ANNVILLE, PA (01/19/2018) Martin Luther King Jr. once said that 11 a.m. on a Sunday is "the most segregated hour in this nation" and research shows this still holds true. Historically, religion has played a role in advancing or rejecting racist regimes. On Tuesday, Jan. 30, at 11 a.m., representatives of local congregations will answer questions regarding the association between Race and Religion, the topic of the fourth Interfaith Dialogue this academic year.
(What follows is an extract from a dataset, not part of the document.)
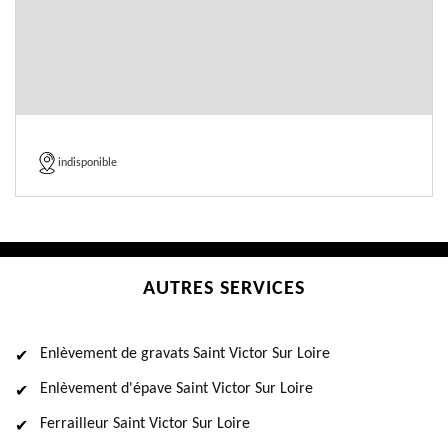
indisponible
AUTRES SERVICES
Enlèvement de gravats Saint Victor Sur Loire
Enlèvement d'épave Saint Victor Sur Loire
Ferrailleur Saint Victor Sur Loire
Questions for the panelists will be selected from among the following: Does King's statement match your experience? What might be the reason for the phenomenon that King describes? What role does religion play in addressing racism? What do we make of the fact that the Bible was used to justify slavery and call for its end? Why is Jesus most often portrayed as a white man? What role does your religious/worldview identity play in your understanding of race relations in modern America? What do we make of the fact that Bonhoffer and Hitler were Christian? Why is Christianity not to blame for the KKK, but Islam is for al Qaida? What role do American ideas of race play in our understanding of Islam in the current moment?
Unfortunately, it will be impossible for the panelists to address all these questions within the time allotted for the dialogue. However, isn't it important for all of us to answer them for ourselves? Shouldn't we all try to find answers or credible explanations, either by reflecting on our own beliefs, by looking back at what history can show us, or look more attentively at our society?